Task ▸
Give the records again exactly as written. Leave out the pictures.

Saved data entries ▸
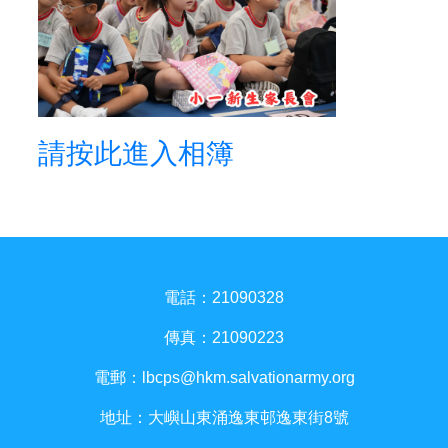
請按此進入相簿
電話：21090328
傳真：21090223
電郵：
lbcps@hkm.salvationarmy.org
地址：大嶼山東涌逸東邨逸東街8號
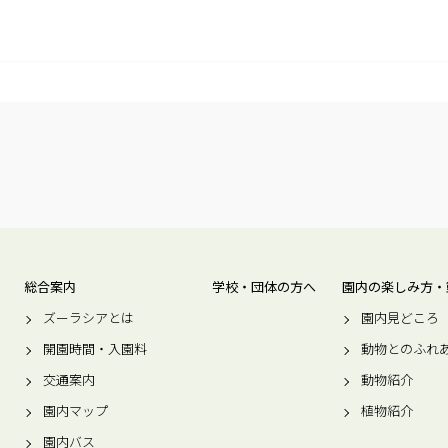
総合案内
学校・団体の方へ
園内の楽しみ方・
ズーラシアとは
園内見どころ
開園時間・入園料
動物とのふれ
交通案内
動物紹介
園内マップ
植物紹介
園内バス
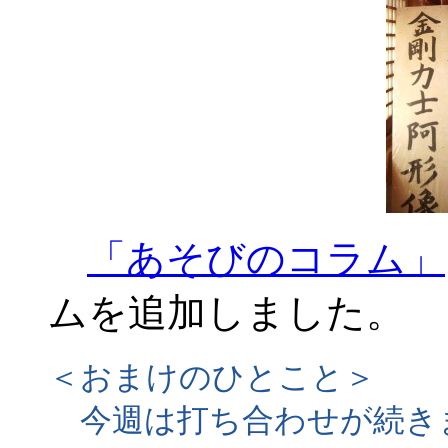
「あそびのコラム」
ムを追加しました。
＜おまけのひとこと＞
今週は打ち合わせが続き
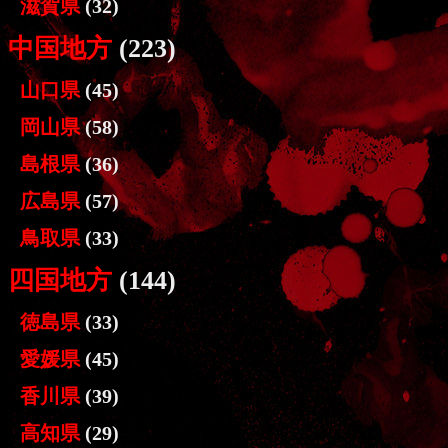
滋賀県
(32)
中国地方
(223)
山口県
(45)
岡山県
(58)
島根県
(36)
広島県
(57)
鳥取県
(33)
四国地方
(144)
徳島県
(33)
愛媛県
(45)
香川県
(39)
高知県
(29)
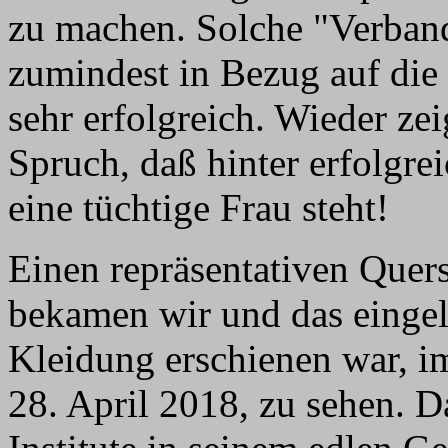
zu machen. Solche "Verband
zumindest in Bezug auf die 
sehr erfolgreich. Wieder ze
Spruch, daß hinter erfolgre
eine tüchtige Frau steht!
Einen repräsentativen Quers
bekamen wir und das eingel
Kleidung erschienen war,
28. April 2018, zu sehen. 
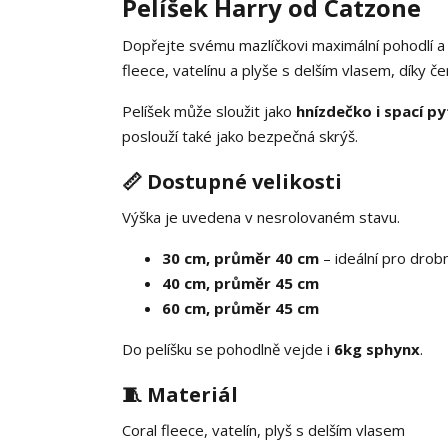
Pelíšek Harry od Catzone
Dopřejte svému mazlíčkovi maximální pohodlí a 
fleece, vatelínu a plyše s delším vlasem, díky 
Pelíšek může sloužit jako
hnízdečko i spací py
poslouží také jako bezpečná skrýš.
📏 Dostupné velikosti
Výška je uvedena v nesrolovaném stavu.
30 cm, průměr 40 cm
– ideální pro drobn
40 cm, průměr 45 cm
60 cm, průměr 45 cm
Do pelíšku se pohodlně vejde i
6kg sphynx
.
🧵 Materiál
Coral fleece, vatelín, plyš s delším vlasem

Your response ▸
請按此進入相簿
電話：21090328
傳真：21090223
電郵：
lbcps@hkm.salvationarmy.org
地址：大嶼山東涌逸東邨逸東街8號
総合案内
学校・団体の方へ
園内の楽しみ方・
ズーラシアとは
園内見どころ
開園時間・入園料
動物とのふれ
交通案内
動物紹介
園内マップ
植物紹介
園内バス
「あそびのコラム」
ムを追加しました。
＜おまけのひとこと＞
今週は打ち合わせが続き
滋賀県
(32)
中国地方
(223)
山口県
(45)
岡山県
(58)
島根県
(36)
広島県
(57)
鳥取県
(33)
四国地方
(144)
徳島県
(33)
愛媛県
(45)
香川県
(39)
高知県
(29)
zu machen. Solche "Verband
zumindest in Bezug auf die 
sehr erfolgreich. Wieder ze
Spruch, daß hinter erfolgre
eine tüchtige Frau steht!
Einen repräsentativen Quers
bekamen wir und das eingel
Kleidung erschienen war,
28. April 2018, zu sehen. 
Pelíšek Harry od Catzone
Dopřejte svému mazlíčkovi maximální pohodlí a 
fleece, vatelínu a plyše s delším vlasem, díky 
Pelíšek může sloužit jako
hnízdečko i spací py
poslouží také jako bezpečná skrýš.
📏 Dostupné velikosti
Výška je uvedena v nesrolovaném stavu.
30 cm, průměr 40 cm
– ideální pro drobn
40 cm, průměr 45 cm
60 cm, průměr 45 cm
Do pelíšku se pohodlně vejde i
6kg sphynx
.
🧵 Materiál
Coral fleece, vatelín, plyš s delším vlasem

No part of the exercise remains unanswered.